Saïd Yahiaoui avait bien préparé son intervention. Ses arguments sont à prendre au sérieux et ont quelque peu embarrassé l’adjoint aux finances qui s’est contenté de délivrer une longue litanie de chiffres sans répondre par la suite à l’opposition sur des points précis. La majorité se contentant de répondre avec des généralités. D’ailleurs nous avons remarqué qu’Hélène Geoffroy ne répond jamais aux questions. Il semble que ce soit une tactique bien établie.

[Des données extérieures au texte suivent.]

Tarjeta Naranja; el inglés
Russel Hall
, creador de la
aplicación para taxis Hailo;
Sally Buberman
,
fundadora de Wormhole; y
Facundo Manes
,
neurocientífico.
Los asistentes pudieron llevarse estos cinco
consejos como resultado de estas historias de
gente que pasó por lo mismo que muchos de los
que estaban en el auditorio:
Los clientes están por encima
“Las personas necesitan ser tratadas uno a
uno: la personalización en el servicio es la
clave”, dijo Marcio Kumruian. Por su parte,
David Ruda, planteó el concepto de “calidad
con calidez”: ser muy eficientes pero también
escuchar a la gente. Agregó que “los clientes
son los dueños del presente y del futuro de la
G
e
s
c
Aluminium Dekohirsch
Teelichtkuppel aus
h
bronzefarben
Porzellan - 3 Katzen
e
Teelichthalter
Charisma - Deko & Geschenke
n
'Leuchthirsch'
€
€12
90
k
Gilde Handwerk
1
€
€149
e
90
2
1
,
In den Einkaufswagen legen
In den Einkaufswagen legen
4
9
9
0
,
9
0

Sans être dans la difficulté de la ville de Décines qui a échappé de peu à la mise sous tutelle, sans doute due à l’envol des charges de personnel (de 57% en 2014 à 65% aujourd’hui), ce n’est pas l’euphorie dans les finances vaudaises même si l’autosatisfaction est toujours de mise du côté de l’exécutif. Mais nous reviendrons plus précisément sur ce sujet.

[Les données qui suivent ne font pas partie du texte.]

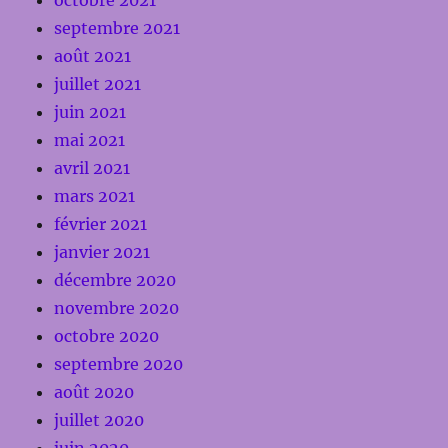
septembre 2021
août 2021
juillet 2021
juin 2021
mai 2021
avril 2021
mars 2021
février 2021
janvier 2021
décembre 2020
novembre 2020
octobre 2020
septembre 2020
août 2020
juillet 2020
juin 2020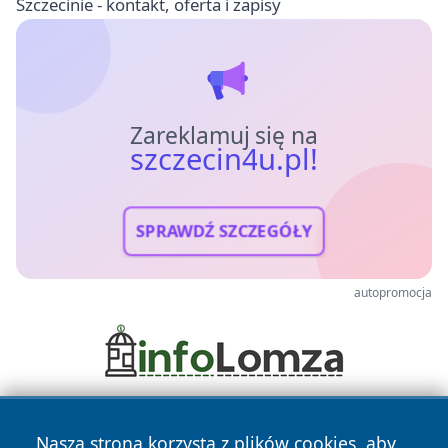
Szczecinie - kontakt, oferta i zapisy
Zareklamuj się na
szczecin4u.pl!
SPRAWDŹ SZCZEGÓŁY
autopromocja
Nasza strona korzysta z plików cookies, aby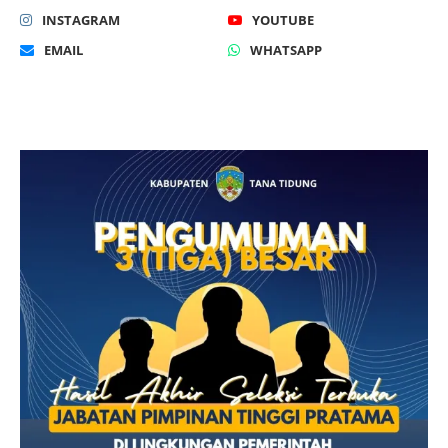
INSTAGRAM
YOUTUBE
EMAIL
WHATSAPP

À noter deux points cependant. Le premier, une annonce faite par Hélène Geoffroy concernant la présentation à venir au sein du conseil municipal des travaux de rénovation terminés dans les écoles. Nul doute que cela sera un grand moment de communication brillamment orchestré. Lors de la délibération se rapportant au budget de la maison des fêtes et familles Muriel Lecerf adjointe PS de la majorité est revenue sur le conseil municipal du 25 juin 2008 et les conditions de vote concernant la décision de mettre sous contrat d’affermage la maison des fêtes et familles dans des conditions qui apparemment lui sont restées en travers de la gorge. Celle-ci en a profité pour revenir sur certains éléments d’appréciations et dire tout le bien qu’elle pensait de la suffisance de l’exécutif et de Maurice Charrier à cette occasion. Joyeux moment qu’il est possible de voir en replay sur le site de la ville. Preuve qu’un sentiment mal vécu laisse des traces et à besoin de s’extérioriser.

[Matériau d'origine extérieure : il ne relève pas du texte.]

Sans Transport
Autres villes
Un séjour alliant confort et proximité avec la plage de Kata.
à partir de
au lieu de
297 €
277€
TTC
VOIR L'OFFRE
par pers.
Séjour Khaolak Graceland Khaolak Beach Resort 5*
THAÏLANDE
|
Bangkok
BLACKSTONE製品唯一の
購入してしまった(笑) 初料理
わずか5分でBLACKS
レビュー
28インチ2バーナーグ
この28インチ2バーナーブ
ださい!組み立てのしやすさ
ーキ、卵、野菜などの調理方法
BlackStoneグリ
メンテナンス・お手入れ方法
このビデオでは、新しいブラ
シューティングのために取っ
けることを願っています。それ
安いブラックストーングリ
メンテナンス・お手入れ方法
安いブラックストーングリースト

À l’approche des élections municipales donc, l’opposition de gauche semble se positionner et le couple vedette de la France Insoumise sur notre ville illumine de sa présence les premières réunions. Sophie Charrier et Andrea kotarac ont sans doute quelques prétentions, mais cela nous laisse un peu septique particulièrement sur le fait que la princesse a abdiquée en début de mandat allant jusqu'à quitter la ville pour s’installer à priori dans le 6eme arrondissement de Lyon, Andrea kotarac quand à lui si l’on en croit les pages blanches auraient établi ses pénates dans le 7eme arrondissement. Loin des turpitudes vaudaises.

Mais nul doute que la redistribution des cartes lors des dernières élections et la déroute des socialistes peut susciter vocation d’un côté et interrogations de l’autre.